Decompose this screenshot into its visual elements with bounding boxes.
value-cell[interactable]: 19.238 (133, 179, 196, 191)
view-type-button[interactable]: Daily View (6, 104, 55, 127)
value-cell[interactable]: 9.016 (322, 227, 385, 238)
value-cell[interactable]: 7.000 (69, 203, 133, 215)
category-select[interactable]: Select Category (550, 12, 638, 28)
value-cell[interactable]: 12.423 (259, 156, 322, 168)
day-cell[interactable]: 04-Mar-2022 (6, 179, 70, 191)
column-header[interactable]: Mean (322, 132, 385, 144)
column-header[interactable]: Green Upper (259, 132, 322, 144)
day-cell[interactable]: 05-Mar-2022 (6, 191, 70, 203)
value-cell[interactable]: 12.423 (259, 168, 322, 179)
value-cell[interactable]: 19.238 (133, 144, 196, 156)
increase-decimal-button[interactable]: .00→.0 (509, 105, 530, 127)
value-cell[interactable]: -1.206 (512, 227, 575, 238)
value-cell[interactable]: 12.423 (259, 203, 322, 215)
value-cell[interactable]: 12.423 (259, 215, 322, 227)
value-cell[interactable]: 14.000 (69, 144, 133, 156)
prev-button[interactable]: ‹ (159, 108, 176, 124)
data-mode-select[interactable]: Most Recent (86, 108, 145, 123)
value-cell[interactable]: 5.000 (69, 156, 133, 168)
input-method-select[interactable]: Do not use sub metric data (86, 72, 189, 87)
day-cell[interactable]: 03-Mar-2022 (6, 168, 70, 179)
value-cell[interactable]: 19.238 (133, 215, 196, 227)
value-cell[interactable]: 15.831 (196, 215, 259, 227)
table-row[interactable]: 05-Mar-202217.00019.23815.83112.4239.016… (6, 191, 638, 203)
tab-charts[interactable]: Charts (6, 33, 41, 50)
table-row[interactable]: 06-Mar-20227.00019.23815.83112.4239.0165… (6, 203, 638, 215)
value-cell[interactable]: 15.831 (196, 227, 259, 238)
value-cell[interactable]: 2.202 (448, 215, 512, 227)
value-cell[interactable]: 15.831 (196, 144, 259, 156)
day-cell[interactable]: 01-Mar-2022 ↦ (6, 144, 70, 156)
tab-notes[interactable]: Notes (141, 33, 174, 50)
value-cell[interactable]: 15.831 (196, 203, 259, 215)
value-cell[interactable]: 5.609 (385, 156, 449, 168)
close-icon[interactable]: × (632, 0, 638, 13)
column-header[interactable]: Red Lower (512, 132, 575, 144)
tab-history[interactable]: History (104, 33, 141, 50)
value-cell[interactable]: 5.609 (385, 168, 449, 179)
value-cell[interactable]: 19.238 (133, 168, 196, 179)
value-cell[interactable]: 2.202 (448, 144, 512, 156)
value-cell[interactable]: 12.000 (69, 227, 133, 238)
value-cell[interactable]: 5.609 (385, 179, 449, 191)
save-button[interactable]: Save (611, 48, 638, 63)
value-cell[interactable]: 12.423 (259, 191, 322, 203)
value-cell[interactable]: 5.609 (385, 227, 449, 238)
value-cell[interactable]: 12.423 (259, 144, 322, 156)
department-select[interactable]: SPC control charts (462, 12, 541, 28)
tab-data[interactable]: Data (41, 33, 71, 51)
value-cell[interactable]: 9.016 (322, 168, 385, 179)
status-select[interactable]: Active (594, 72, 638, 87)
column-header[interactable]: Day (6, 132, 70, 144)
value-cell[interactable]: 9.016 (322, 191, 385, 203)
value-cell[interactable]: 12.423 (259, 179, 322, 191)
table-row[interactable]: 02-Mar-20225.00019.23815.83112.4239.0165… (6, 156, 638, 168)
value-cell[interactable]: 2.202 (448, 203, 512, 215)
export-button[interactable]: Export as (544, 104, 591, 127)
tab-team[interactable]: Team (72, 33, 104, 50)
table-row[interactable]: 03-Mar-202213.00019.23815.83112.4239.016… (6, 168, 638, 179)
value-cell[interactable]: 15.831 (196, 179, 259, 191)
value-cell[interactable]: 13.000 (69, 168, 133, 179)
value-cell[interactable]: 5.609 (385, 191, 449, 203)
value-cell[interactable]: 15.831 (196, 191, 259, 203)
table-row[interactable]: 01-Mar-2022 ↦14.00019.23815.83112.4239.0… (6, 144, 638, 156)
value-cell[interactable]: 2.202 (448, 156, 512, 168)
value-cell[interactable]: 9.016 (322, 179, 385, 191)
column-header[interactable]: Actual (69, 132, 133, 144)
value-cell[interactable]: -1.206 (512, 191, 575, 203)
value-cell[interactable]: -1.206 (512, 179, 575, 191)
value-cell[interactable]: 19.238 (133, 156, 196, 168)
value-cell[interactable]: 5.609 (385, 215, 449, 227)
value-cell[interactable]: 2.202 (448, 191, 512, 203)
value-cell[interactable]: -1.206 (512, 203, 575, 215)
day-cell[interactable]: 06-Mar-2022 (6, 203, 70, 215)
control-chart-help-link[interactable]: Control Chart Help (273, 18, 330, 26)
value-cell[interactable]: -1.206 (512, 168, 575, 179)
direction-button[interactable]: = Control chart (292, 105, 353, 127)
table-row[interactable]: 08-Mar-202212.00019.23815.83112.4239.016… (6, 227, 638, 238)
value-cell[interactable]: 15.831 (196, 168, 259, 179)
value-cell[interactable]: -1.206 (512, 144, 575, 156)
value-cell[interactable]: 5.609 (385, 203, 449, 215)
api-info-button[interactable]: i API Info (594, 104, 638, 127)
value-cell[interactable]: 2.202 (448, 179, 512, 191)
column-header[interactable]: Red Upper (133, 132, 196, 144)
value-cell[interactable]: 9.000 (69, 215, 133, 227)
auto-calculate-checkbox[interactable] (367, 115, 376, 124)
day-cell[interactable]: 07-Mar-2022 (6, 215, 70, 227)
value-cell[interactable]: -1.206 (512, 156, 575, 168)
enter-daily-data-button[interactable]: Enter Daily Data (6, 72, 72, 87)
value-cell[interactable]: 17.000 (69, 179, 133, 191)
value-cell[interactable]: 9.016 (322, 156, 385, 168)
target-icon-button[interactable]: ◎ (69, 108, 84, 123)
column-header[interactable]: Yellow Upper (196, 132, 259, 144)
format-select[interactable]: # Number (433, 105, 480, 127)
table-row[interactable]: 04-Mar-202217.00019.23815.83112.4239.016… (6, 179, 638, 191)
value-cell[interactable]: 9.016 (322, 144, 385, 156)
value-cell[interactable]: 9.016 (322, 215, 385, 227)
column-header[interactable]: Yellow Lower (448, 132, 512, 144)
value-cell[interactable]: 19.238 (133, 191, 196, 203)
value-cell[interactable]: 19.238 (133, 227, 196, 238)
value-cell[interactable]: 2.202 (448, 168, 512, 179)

###

■ Required action
Search the data above for the word "Daily", then gather each line in which it appears.

■ Result of this exercise
view-type-button[interactable]: Daily View (6, 104, 55, 127)
enter-daily-data-button[interactable]: Enter Daily Data (6, 72, 72, 87)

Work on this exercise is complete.